**Work instructions**. Copy word for word, please, the lines of the entries below running from the one containing "Erişim Kontrol Sistemleri" to the one containing "достаточно 9%;для уничтожения", both ends included.

**Data to process**.
+++

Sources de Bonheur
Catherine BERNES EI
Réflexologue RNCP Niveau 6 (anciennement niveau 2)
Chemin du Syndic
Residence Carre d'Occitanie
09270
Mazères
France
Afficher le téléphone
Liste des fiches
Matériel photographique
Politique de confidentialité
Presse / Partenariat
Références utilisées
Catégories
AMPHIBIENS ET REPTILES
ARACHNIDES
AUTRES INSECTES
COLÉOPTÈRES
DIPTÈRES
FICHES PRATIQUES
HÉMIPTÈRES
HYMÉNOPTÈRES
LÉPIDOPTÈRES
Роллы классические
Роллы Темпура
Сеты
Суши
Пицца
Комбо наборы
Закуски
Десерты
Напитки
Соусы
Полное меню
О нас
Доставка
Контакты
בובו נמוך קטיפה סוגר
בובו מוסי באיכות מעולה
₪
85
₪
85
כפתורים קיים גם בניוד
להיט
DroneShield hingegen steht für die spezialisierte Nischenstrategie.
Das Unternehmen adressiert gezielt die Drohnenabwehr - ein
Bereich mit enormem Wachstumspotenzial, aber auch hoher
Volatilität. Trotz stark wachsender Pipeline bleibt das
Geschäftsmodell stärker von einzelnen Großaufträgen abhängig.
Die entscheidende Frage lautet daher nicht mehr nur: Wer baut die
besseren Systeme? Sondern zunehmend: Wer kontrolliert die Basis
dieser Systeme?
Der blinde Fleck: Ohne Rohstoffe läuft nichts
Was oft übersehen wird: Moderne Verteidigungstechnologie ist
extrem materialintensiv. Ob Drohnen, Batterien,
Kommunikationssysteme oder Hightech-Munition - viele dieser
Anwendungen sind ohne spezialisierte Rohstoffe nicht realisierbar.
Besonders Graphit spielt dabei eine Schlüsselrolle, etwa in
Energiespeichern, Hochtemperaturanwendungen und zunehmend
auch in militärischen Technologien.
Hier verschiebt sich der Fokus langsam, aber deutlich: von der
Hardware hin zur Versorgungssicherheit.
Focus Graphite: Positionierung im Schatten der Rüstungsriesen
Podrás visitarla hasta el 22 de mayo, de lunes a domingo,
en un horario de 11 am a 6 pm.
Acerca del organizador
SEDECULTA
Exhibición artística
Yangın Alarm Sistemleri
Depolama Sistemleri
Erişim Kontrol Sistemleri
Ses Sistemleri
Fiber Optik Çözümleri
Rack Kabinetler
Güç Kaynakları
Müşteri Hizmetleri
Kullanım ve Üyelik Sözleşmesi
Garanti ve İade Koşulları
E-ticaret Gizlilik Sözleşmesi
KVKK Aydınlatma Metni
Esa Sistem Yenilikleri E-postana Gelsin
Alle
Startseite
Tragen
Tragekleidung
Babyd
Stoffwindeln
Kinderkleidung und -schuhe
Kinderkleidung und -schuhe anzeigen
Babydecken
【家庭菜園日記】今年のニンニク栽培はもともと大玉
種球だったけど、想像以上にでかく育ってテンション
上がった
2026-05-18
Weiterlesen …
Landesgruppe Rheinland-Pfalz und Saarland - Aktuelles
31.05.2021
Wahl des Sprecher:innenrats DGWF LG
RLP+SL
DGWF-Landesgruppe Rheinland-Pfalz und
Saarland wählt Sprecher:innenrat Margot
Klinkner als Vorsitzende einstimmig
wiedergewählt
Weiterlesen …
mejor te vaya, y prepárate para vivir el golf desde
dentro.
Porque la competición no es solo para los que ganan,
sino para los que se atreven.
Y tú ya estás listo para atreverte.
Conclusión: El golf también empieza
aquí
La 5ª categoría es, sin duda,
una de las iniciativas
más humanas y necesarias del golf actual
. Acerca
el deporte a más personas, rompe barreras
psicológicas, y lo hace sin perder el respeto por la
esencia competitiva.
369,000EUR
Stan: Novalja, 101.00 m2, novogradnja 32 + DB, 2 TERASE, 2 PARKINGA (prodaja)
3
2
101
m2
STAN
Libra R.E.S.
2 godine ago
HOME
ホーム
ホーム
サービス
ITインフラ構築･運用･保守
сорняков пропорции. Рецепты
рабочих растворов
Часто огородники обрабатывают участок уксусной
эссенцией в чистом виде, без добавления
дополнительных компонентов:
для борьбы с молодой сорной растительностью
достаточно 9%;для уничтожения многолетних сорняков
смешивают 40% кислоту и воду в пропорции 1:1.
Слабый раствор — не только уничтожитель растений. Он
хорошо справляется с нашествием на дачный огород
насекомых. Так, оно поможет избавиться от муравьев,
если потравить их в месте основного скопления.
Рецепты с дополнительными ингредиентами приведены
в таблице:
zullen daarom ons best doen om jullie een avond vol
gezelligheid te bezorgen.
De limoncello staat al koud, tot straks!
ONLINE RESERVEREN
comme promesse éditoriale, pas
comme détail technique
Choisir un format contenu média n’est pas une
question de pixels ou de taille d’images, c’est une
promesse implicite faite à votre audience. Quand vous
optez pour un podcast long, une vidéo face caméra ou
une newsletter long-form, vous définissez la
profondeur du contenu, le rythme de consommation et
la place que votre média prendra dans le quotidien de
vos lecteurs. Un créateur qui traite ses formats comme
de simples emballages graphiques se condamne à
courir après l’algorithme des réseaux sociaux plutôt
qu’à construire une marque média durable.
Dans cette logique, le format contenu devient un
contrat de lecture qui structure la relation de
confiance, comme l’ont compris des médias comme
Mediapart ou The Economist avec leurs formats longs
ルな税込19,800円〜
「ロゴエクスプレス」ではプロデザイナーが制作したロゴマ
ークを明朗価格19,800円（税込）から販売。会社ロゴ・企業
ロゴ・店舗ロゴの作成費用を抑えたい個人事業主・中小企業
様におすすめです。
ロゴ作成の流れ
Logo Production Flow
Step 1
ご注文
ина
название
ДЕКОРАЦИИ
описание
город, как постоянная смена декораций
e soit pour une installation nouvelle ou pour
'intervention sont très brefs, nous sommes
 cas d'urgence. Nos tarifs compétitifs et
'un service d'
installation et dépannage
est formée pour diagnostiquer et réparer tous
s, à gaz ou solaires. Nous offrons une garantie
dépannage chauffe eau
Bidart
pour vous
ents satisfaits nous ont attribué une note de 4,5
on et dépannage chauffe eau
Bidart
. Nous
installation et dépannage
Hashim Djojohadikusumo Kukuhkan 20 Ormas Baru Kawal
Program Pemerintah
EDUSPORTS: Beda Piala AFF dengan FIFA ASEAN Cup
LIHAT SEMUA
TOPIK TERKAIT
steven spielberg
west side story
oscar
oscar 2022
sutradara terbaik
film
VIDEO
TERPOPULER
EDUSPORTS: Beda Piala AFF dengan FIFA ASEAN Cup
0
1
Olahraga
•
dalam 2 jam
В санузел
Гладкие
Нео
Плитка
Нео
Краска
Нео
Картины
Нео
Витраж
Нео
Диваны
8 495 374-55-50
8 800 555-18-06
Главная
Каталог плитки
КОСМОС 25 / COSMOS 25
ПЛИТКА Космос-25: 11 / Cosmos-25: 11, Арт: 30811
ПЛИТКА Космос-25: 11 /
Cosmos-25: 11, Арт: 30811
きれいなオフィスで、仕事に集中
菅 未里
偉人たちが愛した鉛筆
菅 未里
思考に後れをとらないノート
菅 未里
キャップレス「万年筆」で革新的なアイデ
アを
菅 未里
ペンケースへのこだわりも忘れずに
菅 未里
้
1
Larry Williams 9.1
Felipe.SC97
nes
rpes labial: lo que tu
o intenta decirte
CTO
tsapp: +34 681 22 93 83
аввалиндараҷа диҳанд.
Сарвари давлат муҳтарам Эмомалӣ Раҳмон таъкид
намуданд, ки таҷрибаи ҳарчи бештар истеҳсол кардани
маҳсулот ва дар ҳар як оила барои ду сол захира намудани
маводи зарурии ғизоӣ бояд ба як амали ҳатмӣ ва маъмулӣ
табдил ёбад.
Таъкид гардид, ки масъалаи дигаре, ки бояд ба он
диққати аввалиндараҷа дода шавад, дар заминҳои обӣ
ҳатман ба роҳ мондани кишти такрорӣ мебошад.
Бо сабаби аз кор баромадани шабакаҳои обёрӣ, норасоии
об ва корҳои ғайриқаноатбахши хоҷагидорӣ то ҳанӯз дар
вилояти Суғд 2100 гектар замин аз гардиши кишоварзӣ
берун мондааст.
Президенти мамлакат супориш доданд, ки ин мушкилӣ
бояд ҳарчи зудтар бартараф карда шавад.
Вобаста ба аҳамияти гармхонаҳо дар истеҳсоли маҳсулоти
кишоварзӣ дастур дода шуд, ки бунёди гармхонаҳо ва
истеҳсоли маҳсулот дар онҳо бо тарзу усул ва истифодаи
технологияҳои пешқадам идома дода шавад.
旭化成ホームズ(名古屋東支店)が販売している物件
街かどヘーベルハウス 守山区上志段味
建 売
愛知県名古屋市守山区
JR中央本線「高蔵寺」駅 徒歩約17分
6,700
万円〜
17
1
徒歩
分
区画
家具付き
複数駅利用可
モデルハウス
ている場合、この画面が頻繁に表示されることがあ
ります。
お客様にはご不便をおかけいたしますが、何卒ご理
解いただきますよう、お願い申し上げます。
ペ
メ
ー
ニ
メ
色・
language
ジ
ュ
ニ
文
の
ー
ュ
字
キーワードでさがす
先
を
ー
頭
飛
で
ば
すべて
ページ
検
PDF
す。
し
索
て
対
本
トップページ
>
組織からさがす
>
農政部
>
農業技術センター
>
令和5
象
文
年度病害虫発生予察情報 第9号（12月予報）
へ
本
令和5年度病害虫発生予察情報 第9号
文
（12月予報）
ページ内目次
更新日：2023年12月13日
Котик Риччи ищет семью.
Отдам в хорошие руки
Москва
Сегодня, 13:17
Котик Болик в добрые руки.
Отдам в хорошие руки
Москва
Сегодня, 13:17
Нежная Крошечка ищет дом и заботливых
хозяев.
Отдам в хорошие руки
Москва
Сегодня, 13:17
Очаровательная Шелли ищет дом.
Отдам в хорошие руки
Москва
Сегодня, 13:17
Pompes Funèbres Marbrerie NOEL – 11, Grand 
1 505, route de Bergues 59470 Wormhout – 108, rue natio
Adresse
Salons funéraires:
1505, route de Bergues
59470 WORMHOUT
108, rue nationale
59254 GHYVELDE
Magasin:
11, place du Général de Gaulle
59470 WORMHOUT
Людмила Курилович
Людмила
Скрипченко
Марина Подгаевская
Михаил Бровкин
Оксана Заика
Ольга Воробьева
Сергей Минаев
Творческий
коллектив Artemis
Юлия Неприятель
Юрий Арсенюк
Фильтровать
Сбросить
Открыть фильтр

+++

**Written response**.
Erişim Kontrol Sistemleri
Ses Sistemleri
Fiber Optik Çözümleri
Rack Kabinetler
Güç Kaynakları
Müşteri Hizmetleri
Kullanım ve Üyelik Sözleşmesi
Garanti ve İade Koşulları
E-ticaret Gizlilik Sözleşmesi
KVKK Aydınlatma Metni
Esa Sistem Yenilikleri E-postana Gelsin
Alle
Startseite
Tragen
Tragekleidung
Babyd
Stoffwindeln
Kinderkleidung und -schuhe
Kinderkleidung und -schuhe anzeigen
Babydecken
【家庭菜園日記】今年のニンニク栽培はもともと大玉
種球だったけど、想像以上にでかく育ってテンション
上がった
2026-05-18
Weiterlesen …
Landesgruppe Rheinland-Pfalz und Saarland - Aktuelles
31.05.2021
Wahl des Sprecher:innenrats DGWF LG
RLP+SL
DGWF-Landesgruppe Rheinland-Pfalz und
Saarland wählt Sprecher:innenrat Margot
Klinkner als Vorsitzende einstimmig
wiedergewählt
Weiterlesen …
mejor te vaya, y prepárate para vivir el golf desde
dentro.
Porque la competición no es solo para los que ganan,
sino para los que se atreven.
Y tú ya estás listo para atreverte.
Conclusión: El golf también empieza
aquí
La 5ª categoría es, sin duda,
una de las iniciativas
más humanas y necesarias del golf actual
. Acerca
el deporte a más personas, rompe barreras
psicológicas, y lo hace sin perder el respeto por la
esencia competitiva.
369,000EUR
Stan: Novalja, 101.00 m2, novogradnja 32 + DB, 2 TERASE, 2 PARKINGA (prodaja)
3
2
101
m2
STAN
Libra R.E.S.
2 godine ago
HOME
ホーム
ホーム
サービス
ITインフラ構築･運用･保守
сорняков пропорции. Рецепты
рабочих растворов
Часто огородники обрабатывают участок уксусной
эссенцией в чистом виде, без добавления
дополнительных компонентов:
для борьбы с молодой сорной растительностью
достаточно 9%;для уничтожения многолетних сорняков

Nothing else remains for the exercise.